BIW late Thursday provided a two-sentence statement on the exit of Lesko, age 55, who had helmed the company since November 2016 and began work there in 1990.
An executive vice president with parent company General Dynamics Corp., Robert E. Smith, "has assumed direct responsibility for Bath Iron Works pending appointment of a permanent replacement," said the employee memo shared with Mainebiz by BIW spokesman David Hench.
The shake-up follows a change of command by the Navy, which on March 25 installed Capt. David Hart as its supervisor of shipbuilding at BIW. Hart is part of a Naval Sea Systems Command branch that oversees design and construction of Navy ships at commercial yards in Bath, San Diego and Marinette, Wis.
Hart's previous posts include serving onsite at BIW from 2013 to 2017 as a Navy program managers representative, supervising construction of Zumwalt-class destroyers in Bath.

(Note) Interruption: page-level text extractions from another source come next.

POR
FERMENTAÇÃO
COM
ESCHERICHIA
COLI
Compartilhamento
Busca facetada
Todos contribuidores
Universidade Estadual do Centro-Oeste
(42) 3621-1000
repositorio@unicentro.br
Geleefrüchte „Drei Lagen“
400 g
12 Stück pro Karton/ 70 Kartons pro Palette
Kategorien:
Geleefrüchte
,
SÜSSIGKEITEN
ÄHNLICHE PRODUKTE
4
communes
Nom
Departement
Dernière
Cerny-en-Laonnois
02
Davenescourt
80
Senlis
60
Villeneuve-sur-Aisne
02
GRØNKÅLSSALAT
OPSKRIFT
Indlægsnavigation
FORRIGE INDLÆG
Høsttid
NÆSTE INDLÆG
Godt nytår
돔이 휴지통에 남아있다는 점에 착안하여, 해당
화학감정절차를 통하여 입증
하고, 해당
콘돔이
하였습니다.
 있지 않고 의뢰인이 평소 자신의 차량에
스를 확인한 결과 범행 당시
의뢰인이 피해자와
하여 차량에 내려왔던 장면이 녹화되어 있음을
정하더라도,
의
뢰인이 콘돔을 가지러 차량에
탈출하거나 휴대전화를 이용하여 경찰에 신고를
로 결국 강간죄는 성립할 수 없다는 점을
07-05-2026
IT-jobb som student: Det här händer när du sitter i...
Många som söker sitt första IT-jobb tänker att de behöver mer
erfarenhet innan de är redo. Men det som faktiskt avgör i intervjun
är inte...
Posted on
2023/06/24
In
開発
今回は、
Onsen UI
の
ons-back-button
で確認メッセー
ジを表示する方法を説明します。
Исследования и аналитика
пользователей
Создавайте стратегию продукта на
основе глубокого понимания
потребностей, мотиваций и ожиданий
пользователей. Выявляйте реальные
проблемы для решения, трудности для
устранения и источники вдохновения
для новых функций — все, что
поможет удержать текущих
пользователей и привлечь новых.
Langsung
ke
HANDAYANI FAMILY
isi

Lesko held multiple roles at BIW, including program manager for those warships.
In 2008, he signed BIW's $1.4 billion contract to build USS Zumwalt (DDG 1000), the first of the three guided-missile "stealth" ships in the class. The 610-foot vessel launched in 2016.
The Department of Defense originally planned 32 of the high-tech ships when they were planned almost 20 years ago. But over the years, budget constraints and changes in naval strategy reduced the number to three. BIW launched the second, USS Michael Monsoor (DDG 1001), in 2018, and sent the final member of the class, the future USS Lyndon B. Johnson (DDG 1002), to sea trials last year.
At roughly $4.2 billion apiece, the Zumwalt destroyers are more than twice the cost of the Navy’s slightly smaller Arleigh Burke-class destroyers, which have been the staple of BIW’s shipbuilding since the 1980s.
In 2018, Mainebiz cited reports that the Zumwalt program had been plagued by cost overruns and production delays that had driven its overall cost, including research and development, to $24 billion.
General Dynamics spokesman Jeff Davis on Friday declined to comment about Lesko's resignation, whether it was related to Hart's appointment, or if the transition reflects other changes within the company. The Naval Sea Systems Command did not respond immediately to questions from Mainebiz, and attempts to reach Lesko directly were not successful.
In 2020, Lesko steered BIW through a contentious, 62-day strike by its largest union, the International Association of Machinists & Aerospace Workers Local S6. It represents about two-thirds of the company's 6,500 employees.
Bath Iron Works, founded in 1884, was acquired in 1995 by Reston, Va.-based General Dynamics (NYSE: GD), one of the largest defense contractors in the world. In 2021, the company reported $38.5 billion in revenue.